▸ **Problem requirements**: For the listing below, how many lines contain the word "können"? Answer with only that figure.

<<<<

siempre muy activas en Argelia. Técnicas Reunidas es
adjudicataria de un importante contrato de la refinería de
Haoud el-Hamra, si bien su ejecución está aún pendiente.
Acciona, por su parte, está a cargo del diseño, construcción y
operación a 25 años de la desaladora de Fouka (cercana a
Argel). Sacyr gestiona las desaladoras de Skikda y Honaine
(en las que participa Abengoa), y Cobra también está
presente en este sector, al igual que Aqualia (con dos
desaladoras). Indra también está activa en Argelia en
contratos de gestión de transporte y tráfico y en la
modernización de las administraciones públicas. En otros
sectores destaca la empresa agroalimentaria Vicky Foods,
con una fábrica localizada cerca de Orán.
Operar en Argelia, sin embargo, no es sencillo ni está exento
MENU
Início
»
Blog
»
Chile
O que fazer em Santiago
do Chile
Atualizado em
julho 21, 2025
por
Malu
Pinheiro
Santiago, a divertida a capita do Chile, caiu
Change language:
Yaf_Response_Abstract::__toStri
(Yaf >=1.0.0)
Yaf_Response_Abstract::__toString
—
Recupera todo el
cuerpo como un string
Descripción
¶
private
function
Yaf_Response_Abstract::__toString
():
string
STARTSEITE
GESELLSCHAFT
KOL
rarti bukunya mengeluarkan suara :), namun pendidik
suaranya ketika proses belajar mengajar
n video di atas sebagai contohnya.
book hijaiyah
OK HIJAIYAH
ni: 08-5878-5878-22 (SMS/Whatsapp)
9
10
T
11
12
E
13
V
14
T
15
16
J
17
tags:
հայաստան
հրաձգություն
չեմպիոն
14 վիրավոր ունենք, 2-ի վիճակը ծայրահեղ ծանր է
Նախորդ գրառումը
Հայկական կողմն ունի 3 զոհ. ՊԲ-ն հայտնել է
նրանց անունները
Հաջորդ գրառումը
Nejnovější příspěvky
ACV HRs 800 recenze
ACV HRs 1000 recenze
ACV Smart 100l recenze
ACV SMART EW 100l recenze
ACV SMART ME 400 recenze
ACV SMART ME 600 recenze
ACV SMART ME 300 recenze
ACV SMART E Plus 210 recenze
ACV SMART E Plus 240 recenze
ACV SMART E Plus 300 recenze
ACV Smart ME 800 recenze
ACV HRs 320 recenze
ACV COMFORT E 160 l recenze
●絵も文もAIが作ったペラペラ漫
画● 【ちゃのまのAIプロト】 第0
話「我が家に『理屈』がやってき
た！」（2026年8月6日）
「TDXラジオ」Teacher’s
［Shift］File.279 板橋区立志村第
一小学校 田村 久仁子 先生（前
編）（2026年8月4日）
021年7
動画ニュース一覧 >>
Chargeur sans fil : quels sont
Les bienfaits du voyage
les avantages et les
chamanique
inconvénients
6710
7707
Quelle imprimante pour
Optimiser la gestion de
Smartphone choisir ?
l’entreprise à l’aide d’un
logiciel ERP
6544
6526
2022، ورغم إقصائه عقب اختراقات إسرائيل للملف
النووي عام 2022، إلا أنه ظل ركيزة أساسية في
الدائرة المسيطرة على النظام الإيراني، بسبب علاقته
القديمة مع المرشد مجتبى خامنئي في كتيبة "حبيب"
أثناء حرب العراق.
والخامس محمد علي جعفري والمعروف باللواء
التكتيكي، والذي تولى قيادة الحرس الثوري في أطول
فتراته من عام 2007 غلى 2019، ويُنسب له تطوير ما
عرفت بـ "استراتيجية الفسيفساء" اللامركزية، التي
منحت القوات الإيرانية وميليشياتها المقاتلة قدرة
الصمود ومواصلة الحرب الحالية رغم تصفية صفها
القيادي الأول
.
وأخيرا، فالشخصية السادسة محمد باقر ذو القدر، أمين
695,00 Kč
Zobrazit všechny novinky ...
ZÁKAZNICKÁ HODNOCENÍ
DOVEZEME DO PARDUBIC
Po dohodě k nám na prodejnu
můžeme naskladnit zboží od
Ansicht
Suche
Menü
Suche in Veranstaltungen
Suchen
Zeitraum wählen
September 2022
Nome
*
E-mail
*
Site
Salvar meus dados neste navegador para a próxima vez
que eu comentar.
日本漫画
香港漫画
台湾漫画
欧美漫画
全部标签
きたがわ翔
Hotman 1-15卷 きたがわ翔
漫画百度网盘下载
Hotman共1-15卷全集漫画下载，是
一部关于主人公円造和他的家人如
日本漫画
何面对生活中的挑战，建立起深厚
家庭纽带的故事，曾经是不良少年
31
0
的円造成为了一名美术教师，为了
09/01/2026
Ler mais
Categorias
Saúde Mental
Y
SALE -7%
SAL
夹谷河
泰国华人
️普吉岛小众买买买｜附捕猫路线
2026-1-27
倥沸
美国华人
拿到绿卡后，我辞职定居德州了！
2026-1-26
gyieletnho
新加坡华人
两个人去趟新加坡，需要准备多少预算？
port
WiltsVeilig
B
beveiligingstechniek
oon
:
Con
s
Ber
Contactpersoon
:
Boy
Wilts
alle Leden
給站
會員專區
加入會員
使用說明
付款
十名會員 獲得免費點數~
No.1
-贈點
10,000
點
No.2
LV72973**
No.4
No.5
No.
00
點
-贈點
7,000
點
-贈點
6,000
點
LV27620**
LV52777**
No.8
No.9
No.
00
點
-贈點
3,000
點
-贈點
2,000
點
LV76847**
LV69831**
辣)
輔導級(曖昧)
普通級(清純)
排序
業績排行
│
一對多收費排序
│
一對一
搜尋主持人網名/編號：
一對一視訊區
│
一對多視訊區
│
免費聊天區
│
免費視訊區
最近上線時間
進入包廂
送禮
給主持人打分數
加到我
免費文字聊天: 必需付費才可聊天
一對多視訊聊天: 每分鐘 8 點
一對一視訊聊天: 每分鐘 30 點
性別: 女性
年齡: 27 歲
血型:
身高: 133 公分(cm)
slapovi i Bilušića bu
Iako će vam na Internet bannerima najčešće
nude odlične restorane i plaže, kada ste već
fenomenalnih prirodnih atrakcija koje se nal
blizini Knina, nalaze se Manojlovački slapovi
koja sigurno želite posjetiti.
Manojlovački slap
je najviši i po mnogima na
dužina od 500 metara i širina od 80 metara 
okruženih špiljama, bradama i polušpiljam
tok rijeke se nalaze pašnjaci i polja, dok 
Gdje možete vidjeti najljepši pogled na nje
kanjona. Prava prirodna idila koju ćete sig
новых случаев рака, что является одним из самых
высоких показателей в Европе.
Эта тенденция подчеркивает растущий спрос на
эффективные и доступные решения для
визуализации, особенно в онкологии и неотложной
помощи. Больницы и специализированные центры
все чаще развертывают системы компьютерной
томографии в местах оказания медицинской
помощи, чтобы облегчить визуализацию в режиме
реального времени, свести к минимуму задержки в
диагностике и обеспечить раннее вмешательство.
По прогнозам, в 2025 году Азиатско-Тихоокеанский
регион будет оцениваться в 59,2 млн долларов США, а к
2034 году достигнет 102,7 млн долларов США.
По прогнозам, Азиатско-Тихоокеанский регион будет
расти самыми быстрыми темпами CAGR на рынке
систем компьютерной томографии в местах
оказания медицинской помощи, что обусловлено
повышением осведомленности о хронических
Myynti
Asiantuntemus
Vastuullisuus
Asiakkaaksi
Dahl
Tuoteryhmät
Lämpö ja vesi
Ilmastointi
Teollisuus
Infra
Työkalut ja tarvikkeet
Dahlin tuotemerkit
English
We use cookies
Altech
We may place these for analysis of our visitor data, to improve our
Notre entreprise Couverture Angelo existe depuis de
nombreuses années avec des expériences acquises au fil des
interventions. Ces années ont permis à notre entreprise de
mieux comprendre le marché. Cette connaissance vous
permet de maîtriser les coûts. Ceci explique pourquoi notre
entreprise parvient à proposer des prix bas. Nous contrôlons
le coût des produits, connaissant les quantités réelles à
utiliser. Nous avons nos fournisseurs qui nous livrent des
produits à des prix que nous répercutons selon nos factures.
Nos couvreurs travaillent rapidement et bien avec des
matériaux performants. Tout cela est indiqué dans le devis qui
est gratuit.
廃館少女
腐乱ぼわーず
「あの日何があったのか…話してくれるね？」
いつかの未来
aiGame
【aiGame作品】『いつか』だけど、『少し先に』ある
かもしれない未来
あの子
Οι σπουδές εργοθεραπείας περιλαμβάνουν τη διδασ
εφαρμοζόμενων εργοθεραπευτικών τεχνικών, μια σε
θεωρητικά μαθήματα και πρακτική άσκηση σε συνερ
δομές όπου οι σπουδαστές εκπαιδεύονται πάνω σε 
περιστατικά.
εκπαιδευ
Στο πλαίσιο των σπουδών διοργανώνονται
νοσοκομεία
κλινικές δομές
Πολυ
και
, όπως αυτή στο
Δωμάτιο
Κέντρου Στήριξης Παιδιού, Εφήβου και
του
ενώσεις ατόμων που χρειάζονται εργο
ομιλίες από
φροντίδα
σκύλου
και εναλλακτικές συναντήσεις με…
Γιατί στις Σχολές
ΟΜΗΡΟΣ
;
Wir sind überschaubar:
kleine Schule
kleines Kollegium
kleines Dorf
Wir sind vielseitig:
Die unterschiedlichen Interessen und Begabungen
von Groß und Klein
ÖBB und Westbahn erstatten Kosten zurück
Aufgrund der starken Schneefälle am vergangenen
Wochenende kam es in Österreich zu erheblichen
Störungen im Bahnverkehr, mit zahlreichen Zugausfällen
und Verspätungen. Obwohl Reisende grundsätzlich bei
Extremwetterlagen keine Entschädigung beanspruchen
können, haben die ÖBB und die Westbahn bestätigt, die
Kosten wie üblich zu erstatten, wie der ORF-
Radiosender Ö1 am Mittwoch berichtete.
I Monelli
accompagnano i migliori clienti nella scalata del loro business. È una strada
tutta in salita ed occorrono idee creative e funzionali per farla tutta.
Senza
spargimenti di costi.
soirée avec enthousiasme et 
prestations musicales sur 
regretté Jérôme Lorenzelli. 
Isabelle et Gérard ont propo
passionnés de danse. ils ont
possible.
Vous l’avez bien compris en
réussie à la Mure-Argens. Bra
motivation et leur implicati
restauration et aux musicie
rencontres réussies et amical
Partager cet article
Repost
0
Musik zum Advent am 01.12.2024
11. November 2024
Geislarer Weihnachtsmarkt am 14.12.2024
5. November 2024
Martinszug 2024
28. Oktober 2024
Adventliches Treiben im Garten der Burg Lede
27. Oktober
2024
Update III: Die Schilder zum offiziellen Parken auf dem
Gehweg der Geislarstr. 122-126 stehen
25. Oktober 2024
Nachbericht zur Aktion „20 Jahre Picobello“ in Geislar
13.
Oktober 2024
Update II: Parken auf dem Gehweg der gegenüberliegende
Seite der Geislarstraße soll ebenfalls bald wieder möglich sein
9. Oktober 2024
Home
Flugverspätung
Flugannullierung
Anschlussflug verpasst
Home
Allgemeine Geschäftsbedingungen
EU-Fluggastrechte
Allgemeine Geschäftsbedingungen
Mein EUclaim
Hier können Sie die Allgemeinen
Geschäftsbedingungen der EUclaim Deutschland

>>>>

▸ **Expected answer**: 2